▶ **Instructions for the task**
Although the records include pictures, the copy should not; write out exactly the lines from the first through the line with "gadījumos piegādes nosacījumi".

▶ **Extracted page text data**
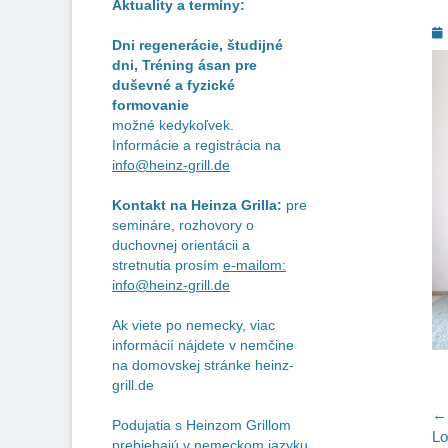
Aktuality a termíny:
P
Dni regenerácie, študijné
o
dni, Tréning ásan pre
duševné a fyzické
formovanie
možné kedykoľvek.
Informácie a registrácia na
info@heinz-grill.de
Kontakt na Heinza Grilla:
pre
semináre, rozhovory o
duchovnej orientácii a
stretnutia prosím
e-mailom:
info@heinz-grill.de
Ak viete po nemecky, viac
informácií nájdete v nemčine
na domovskej stránke heinz-
grill.de
N
← 
Podujatia s Heinzom Grillom
Pr
Lo
prebiehajú v nemeckom jazyku.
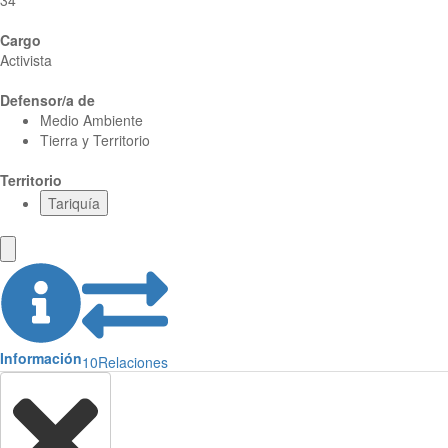
34
Cargo
Activista
Defensor/a de
Medio Ambiente
Tierra y Territorio
Territorio
Tariquía
Información
10
Relaciones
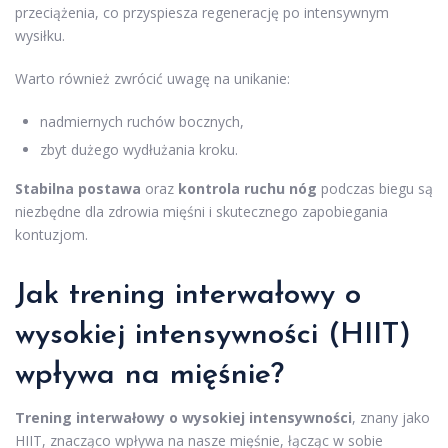
przeciążenia, co przyspiesza regenerację po intensywnym
wysiłku.
Warto również zwrócić uwagę na unikanie:
nadmiernych ruchów bocznych,
zbyt dużego wydłużania kroku.
Stabilna postawa
oraz
kontrola ruchu nóg
podczas biegu są
niezbędne dla zdrowia mięśni i skutecznego zapobiegania
kontuzjom.
Jak trening interwałowy o
wysokiej intensywności (HIIT)
wpływa na mięśnie?
Trening interwałowy o wysokiej intensywności
, znany jako
HIIT, znacząco wpływa na nasze mięśnie, łącząc w sobie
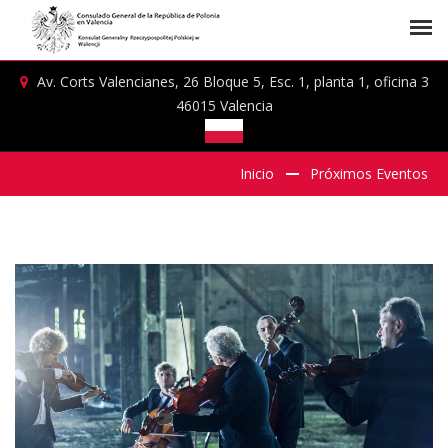
Av. Corts Valencianes, 26 Bloque 5, Esc. 1, planta 1, oficina 3
46015 Valencia
Inicio
Próximos Eventos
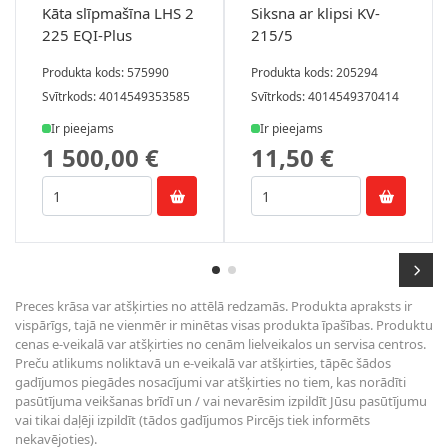
Kāta slīpmašīna LHS 2
Siksna ar klipsi KV-
225 EQI-Plus
215/5
Produkta kods: 575990
Produkta kods: 205294
Svītrkods: 4014549353585
Svītrkods: 4014549370414
Ir pieejams
Ir pieejams
1 500,00 €
11,50 €
Preces krāsa var atšķirties no attēlā redzamās. Produkta apraksts ir
vispārīgs, tajā ne vienmēr ir minētas visas produkta īpašības. Produktu
cenas e-veikalā var atšķirties no cenām lielveikalos un servisa centros.
Preču atlikums noliktavā un e-veikalā var atšķirties, tāpēc šādos
gadījumos piegādes nosacījumi var atšķirties no tiem, kas norādīti
pasūtījuma veikšanas brīdī un / vai nevarēsim izpildīt Jūsu pasūtījumu
vai tikai daļēji izpildīt (tādos gadījumos Pircējs tiek informēts
nekavējoties).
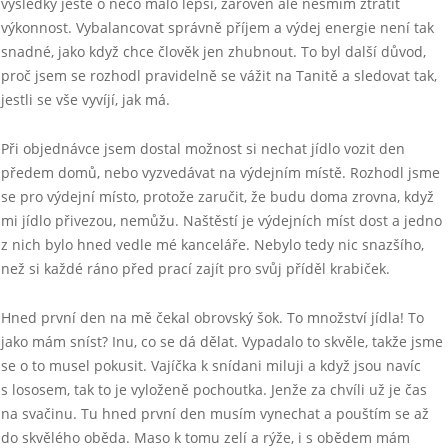
výsledky ještě o něco málo lepší, zároveň ale nesmím ztratit
výkonnost. Vybalancovat správně příjem a výdej energie není tak
snadné, jako když chce člověk jen zhubnout. To byl další důvod,
proč jsem se rozhodl pravidelně se vážit na Tanitě a sledovat tak,
jestli se vše vyvíjí, jak má.
Při objednávce jsem dostal možnost si nechat jídlo vozit den
předem domů, nebo vyzvedávat na výdejním místě. Rozhodl jsme
se pro výdejní místo, protože zaručit, že budu doma zrovna, když
mi jídlo přivezou, nemůžu. Naštěstí je výdejních míst dost a jedno
z nich bylo hned vedle mé kanceláře. Nebylo tedy nic snazšího,
než si každé ráno před prací zajít pro svůj příděl krabiček.
Hned první den na mě čekal obrovský šok. To množství jídla! To
jako mám sníst? Inu, co se dá dělat. Vypadalo to skvěle, takže jsme
se o to musel pokusit. Vajíčka k snídani miluji a když jsou navíc
s lososem, tak to je vyloženě pochoutka. Jenže za chvíli už je čas
na svačinu. Tu hned první den musím vynechat a pouštím se až
do skvělého oběda. Maso k tomu zelí a rýže, i s obědem mám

▶ **Reply**
Aktuality a termíny:
P
Dni regenerácie, študijné
o
dni, Tréning ásan pre
duševné a fyzické
formovanie
možné kedykoľvek.
Informácie a registrácia na
info@heinz-grill.de
Kontakt na Heinza Grilla:
pre
semináre, rozhovory o
duchovnej orientácii a
stretnutia prosím
e-mailom:
info@heinz-grill.de
Ak viete po nemecky, viac
informácií nájdete v nemčine
na domovskej stránke heinz-
grill.de
N
← 
Podujatia s Heinzom Grillom
Pr
Lo
prebiehajú v nemeckom jazyku.
34
Cargo
Activista
Defensor/a de
Medio Ambiente
Tierra y Territorio
Territorio
Tariquía
Información
10
Relaciones
przeciążenia, co przyspiesza regenerację po intensywnym
wysiłku.
Warto również zwrócić uwagę na unikanie:
nadmiernych ruchów bocznych,
zbyt dużego wydłużania kroku.
Stabilna postawa
oraz
kontrola ruchu nóg
podczas biegu są
niezbędne dla zdrowia mięśni i skutecznego zapobiegania
kontuzjom.
Jak trening interwałowy o
wysokiej intensywności (HIIT)
wpływa na mięśnie?
Trening interwałowy o wysokiej intensywności
, znany jako
HIIT, znacząco wpływa na nasze mięśnie, łącząc w sobie
Av. Corts Valencianes, 26 Bloque 5, Esc. 1, planta 1, oficina 3
46015 Valencia
Inicio
Próximos Eventos
Kāta slīpmašīna LHS 2
Siksna ar klipsi KV-
225 EQI-Plus
215/5
Produkta kods: 575990
Produkta kods: 205294
Svītrkods: 4014549353585
Svītrkods: 4014549370414
Ir pieejams
Ir pieejams
1 500,00 €
11,50 €
Preces krāsa var atšķirties no attēlā redzamās. Produkta apraksts ir
vispārīgs, tajā ne vienmēr ir minētas visas produkta īpašības. Produktu
cenas e-veikalā var atšķirties no cenām lielveikalos un servisa centros.
Preču atlikums noliktavā un e-veikalā var atšķirties, tāpēc šādos
gadījumos piegādes nosacījumi var atšķirties no tiem, kas norādīti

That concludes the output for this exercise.